Researchers identify source of dinosaur-killing asteroid – Houston Chronicle

The dinosaur-killing asteroid took a back road to Earth.

The 6-mile-wide space rock likely escaped from the outer asteroid belt before striking our planet 66 million years ago. Researchers previously thought this portion of the asteroid belt didn’t have many good exit routes to Earth. Now, they believe dinosaur-killing asteroids could hit the Earth once every 250 million years on average.

This discovery, published in the Icarus journal, is changing researchers’ understanding of how massive asteroids get bumped toward the Earth, how likely they are to impact us in the future and what role they might have played in the Earth’s evolution.

“In a sense, the asteroid belt becomes another place to try to probe the Earth’s early history,” said Bill Bottke, a co-author of the paper and director of the Southwest Research Institute’s department of space studies in Boulder, Colo.

It is believed an asteroid killed the dinosaurs because it struck the Earth and sent debris flying outside of Earth’s atmosphere. As this debris fell back to the planet, it caused friction that heated the atmosphere and made the surface temperature of Earth feel like an oven set to broil. This lasted several hours and essentially roasted everything on the planet, Bottke said.

Previous theories on the origin of this dinosaur-killing asteroid have had holes. Bottke said the suspected frequency of impact — once every billion years — was unsatisfying because it suggested getting a dinosaur-killing asteroid 66 million years ago was a fluke.
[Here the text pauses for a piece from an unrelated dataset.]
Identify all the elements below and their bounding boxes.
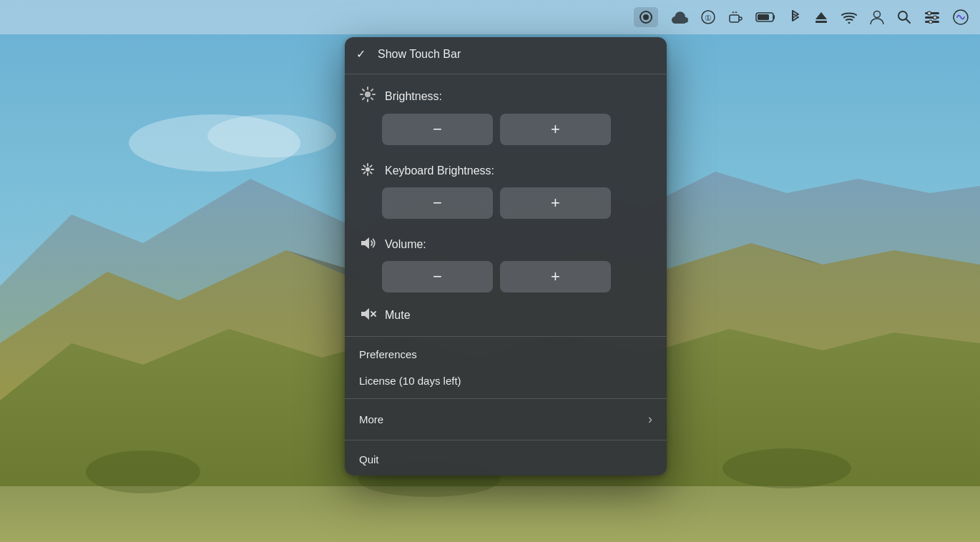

And these theories largely focused on superhighways connecting the asteroid belt with Earth.

Asteroids in these superhighways get a stronger kick from the gravity of Jupiter or other large planets, meaning they tend to move faster from the asteroid belt into planet-crossing orbits. Asteroids on back roads, however, receive weaker gravitational kicks from planets. It takes them longer to slip out of the asteroid belt. This means they are more likely to interact with the gravity of Mars, and this could put the asteroids in orbits that are more likely to hit Earth, Bottke said.

These back roads are a new finding for Bottke, who focused on a particular superhighway more than 10 years ago. He was working on a paper that suggested a large asteroid named Baptistina had broken apart in the inner asteroid belt, sending numerous 6-mile-wide, dinosaur-killing asteroids along one of these more easily spotted superhighways. However, a NASA spacecraft later determined that Baptistina likely wasn’t large enough to create enough of these 6-mile-wide chunks of rock.

“That was a bummer,” he said. “I thought we had it, but it just didn’t hold up.”

It took a supercomputer to find the back roads identified in the new paper. Researchers were given at least a month, not all at once but in a few days here and there, on NASA’s Pleiades supercomputer to model 130,000 asteroids.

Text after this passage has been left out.